Thursday, November 5, 2009

Mayoral control? More reasons why not

"At the end of my tenure, if only seven mayors are in control, I think I will have failed." Arne Duncan
Duncan has made mayoral control of the schools a centerpiece of his school reform initiative with Chicago's Mayor Daley and New York's Bloomberg his role models. But there's plenty of evidence to show why such autocratic control fails in practice. The latest has Daley, faced with a City Hall budget crisis, shifting his trusted machine administrators onto the the public school payroll into high-paying, non-educator jobs while hundreds of teachers are being laid off. CPS under mayoral control has become the new patronage hiring hall.

This from today's Catalyst Notebook:

Mayor's Troubleshooter Barbara Lumpkin lands $154,000-a-year job with Board of Education. (Sun-Times)

Lumpkin is the City Hall equivalent of a utility infielder. She has also served as Daley's city comptroller, budget director and city treasurer following the conviction of Miriam Santos...In 2005, her name turned up on city documents as one of four officials who signed off on some of the 14 pay raises over eight years -- three within two months -- granted to former gang member-turned convicted Hired Truck czar Angelo Torres.
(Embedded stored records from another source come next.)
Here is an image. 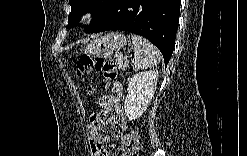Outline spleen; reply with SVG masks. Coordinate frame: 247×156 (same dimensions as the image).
Instances as JSON below:
<instances>
[{"instance_id": "1", "label": "spleen", "mask_w": 247, "mask_h": 156, "mask_svg": "<svg viewBox=\"0 0 247 156\" xmlns=\"http://www.w3.org/2000/svg\"><path fill=\"white\" fill-rule=\"evenodd\" d=\"M134 46L133 68L135 71L156 66L161 55L159 50L142 36H131Z\"/></svg>"}]
</instances>
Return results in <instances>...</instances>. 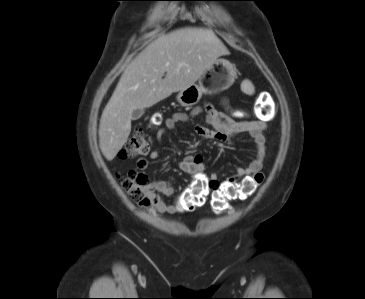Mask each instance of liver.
<instances>
[{
	"label": "liver",
	"mask_w": 365,
	"mask_h": 299,
	"mask_svg": "<svg viewBox=\"0 0 365 299\" xmlns=\"http://www.w3.org/2000/svg\"><path fill=\"white\" fill-rule=\"evenodd\" d=\"M228 54L222 41L206 28L178 29L151 43L124 71L103 110L99 142L105 158L113 160L127 142L135 109L149 108L190 87Z\"/></svg>",
	"instance_id": "6515ba94"
}]
</instances>
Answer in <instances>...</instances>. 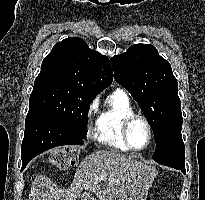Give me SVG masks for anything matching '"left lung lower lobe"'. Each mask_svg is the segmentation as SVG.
Returning <instances> with one entry per match:
<instances>
[{
    "mask_svg": "<svg viewBox=\"0 0 205 200\" xmlns=\"http://www.w3.org/2000/svg\"><path fill=\"white\" fill-rule=\"evenodd\" d=\"M182 122L180 113L166 123L164 132L156 144L153 159L186 174L184 143L181 136Z\"/></svg>",
    "mask_w": 205,
    "mask_h": 200,
    "instance_id": "obj_1",
    "label": "left lung lower lobe"
}]
</instances>
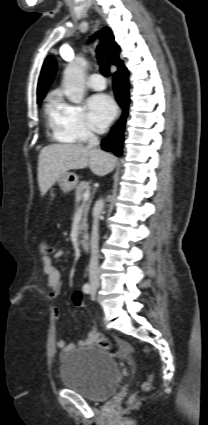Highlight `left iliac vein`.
I'll return each instance as SVG.
<instances>
[{"instance_id":"obj_1","label":"left iliac vein","mask_w":208,"mask_h":425,"mask_svg":"<svg viewBox=\"0 0 208 425\" xmlns=\"http://www.w3.org/2000/svg\"><path fill=\"white\" fill-rule=\"evenodd\" d=\"M98 286H99L98 283H93L92 284V290H91V297H92V299L95 298V293H96V290H97Z\"/></svg>"}]
</instances>
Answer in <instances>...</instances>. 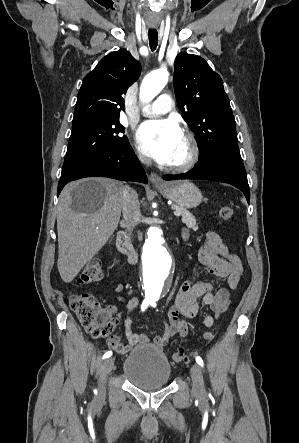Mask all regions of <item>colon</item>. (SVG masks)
Here are the masks:
<instances>
[{
  "label": "colon",
  "mask_w": 299,
  "mask_h": 443,
  "mask_svg": "<svg viewBox=\"0 0 299 443\" xmlns=\"http://www.w3.org/2000/svg\"><path fill=\"white\" fill-rule=\"evenodd\" d=\"M219 216L223 220H230L233 216L232 206L225 205L219 209ZM103 271L101 262L98 259H92L86 263L79 277L81 284H91L101 281ZM69 306L78 318L83 328L95 338L109 337L115 327V319L110 312L103 309L96 298L88 292L75 293L69 298ZM215 336L214 329L207 330L203 334L205 341L213 340ZM173 361L188 362L191 355L184 350L175 351L172 354Z\"/></svg>",
  "instance_id": "5ec220e1"
}]
</instances>
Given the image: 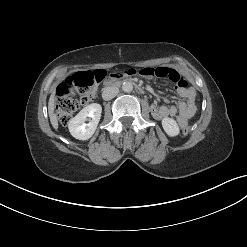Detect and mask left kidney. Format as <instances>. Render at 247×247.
<instances>
[{
	"label": "left kidney",
	"instance_id": "5707ae66",
	"mask_svg": "<svg viewBox=\"0 0 247 247\" xmlns=\"http://www.w3.org/2000/svg\"><path fill=\"white\" fill-rule=\"evenodd\" d=\"M162 127L167 135L171 137L177 136L180 132L177 122L172 118H163Z\"/></svg>",
	"mask_w": 247,
	"mask_h": 247
}]
</instances>
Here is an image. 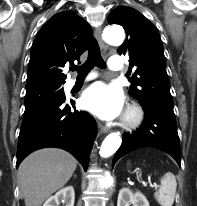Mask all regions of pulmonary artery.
Returning a JSON list of instances; mask_svg holds the SVG:
<instances>
[{
	"label": "pulmonary artery",
	"instance_id": "obj_1",
	"mask_svg": "<svg viewBox=\"0 0 197 206\" xmlns=\"http://www.w3.org/2000/svg\"><path fill=\"white\" fill-rule=\"evenodd\" d=\"M109 68L113 71H121L123 68V64L120 57H111L109 60ZM94 75L88 76V79L94 78ZM75 84V80H70L68 82V86L72 87Z\"/></svg>",
	"mask_w": 197,
	"mask_h": 206
}]
</instances>
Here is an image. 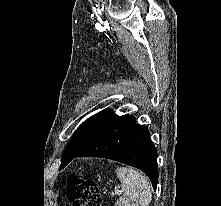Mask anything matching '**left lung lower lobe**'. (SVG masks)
Instances as JSON below:
<instances>
[{
	"label": "left lung lower lobe",
	"instance_id": "obj_1",
	"mask_svg": "<svg viewBox=\"0 0 221 206\" xmlns=\"http://www.w3.org/2000/svg\"><path fill=\"white\" fill-rule=\"evenodd\" d=\"M102 157L112 159L146 173L156 190L158 182L157 152L146 127L136 124L133 116L116 118L90 144L67 160L61 168L75 157Z\"/></svg>",
	"mask_w": 221,
	"mask_h": 206
}]
</instances>
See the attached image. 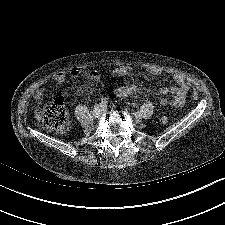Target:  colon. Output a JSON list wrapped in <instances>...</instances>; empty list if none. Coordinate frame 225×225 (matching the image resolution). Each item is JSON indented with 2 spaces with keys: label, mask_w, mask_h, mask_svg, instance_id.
I'll return each instance as SVG.
<instances>
[{
  "label": "colon",
  "mask_w": 225,
  "mask_h": 225,
  "mask_svg": "<svg viewBox=\"0 0 225 225\" xmlns=\"http://www.w3.org/2000/svg\"><path fill=\"white\" fill-rule=\"evenodd\" d=\"M39 120L44 129L65 133L69 127V115L62 99H56L47 104L38 112ZM169 122V118L163 115L160 123L165 125Z\"/></svg>",
  "instance_id": "colon-1"
}]
</instances>
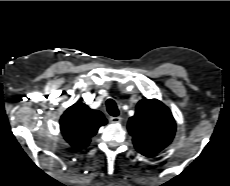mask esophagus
<instances>
[{"mask_svg":"<svg viewBox=\"0 0 230 186\" xmlns=\"http://www.w3.org/2000/svg\"><path fill=\"white\" fill-rule=\"evenodd\" d=\"M121 120H122V118L120 117V116H116V117H110V121L112 122V123H120L121 122Z\"/></svg>","mask_w":230,"mask_h":186,"instance_id":"obj_1","label":"esophagus"}]
</instances>
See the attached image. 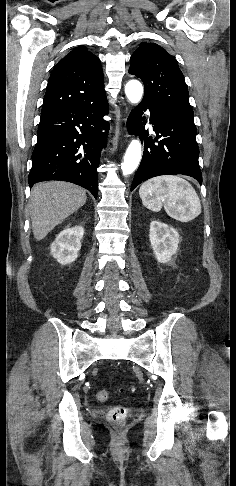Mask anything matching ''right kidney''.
<instances>
[{
	"label": "right kidney",
	"instance_id": "ca27d5eb",
	"mask_svg": "<svg viewBox=\"0 0 236 486\" xmlns=\"http://www.w3.org/2000/svg\"><path fill=\"white\" fill-rule=\"evenodd\" d=\"M83 234L82 226L68 227L61 231L50 247L53 257L62 265L73 263L81 249Z\"/></svg>",
	"mask_w": 236,
	"mask_h": 486
}]
</instances>
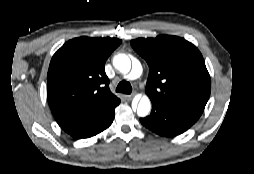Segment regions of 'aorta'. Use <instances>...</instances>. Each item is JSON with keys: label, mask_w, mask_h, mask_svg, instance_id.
<instances>
[{"label": "aorta", "mask_w": 254, "mask_h": 174, "mask_svg": "<svg viewBox=\"0 0 254 174\" xmlns=\"http://www.w3.org/2000/svg\"><path fill=\"white\" fill-rule=\"evenodd\" d=\"M113 65L118 71H120L123 74H127L131 71L130 76L133 79L140 77L143 71L142 65L138 60H134L131 63L130 58L124 54H119L115 56L113 60ZM150 110H151L150 99L147 96H143L138 103L137 114L140 117H145L149 114Z\"/></svg>", "instance_id": "aorta-1"}]
</instances>
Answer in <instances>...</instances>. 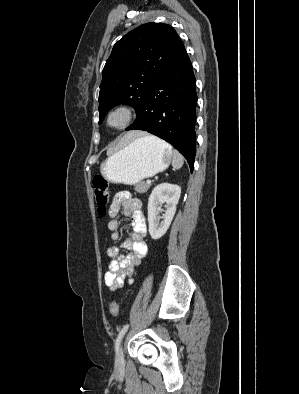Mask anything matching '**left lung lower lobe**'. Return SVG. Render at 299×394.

This, according to the Sun-Times:

During a brief stint as city treasurer -- before Santos was released from prison and re-claimed the office only to turn around and plead guilty -- Lumpkin downplayed as "routine" $445.6 million in transaction errors that cost a top employee his job and deprived taxpayers of $102,428 in interest and penalties. To plug a $475 million budget gap -- the largest since Daley's 1995 school takeover -- CPS is raising property taxes by $43 million and cutting 450 more jobs. Some of them may be teachers.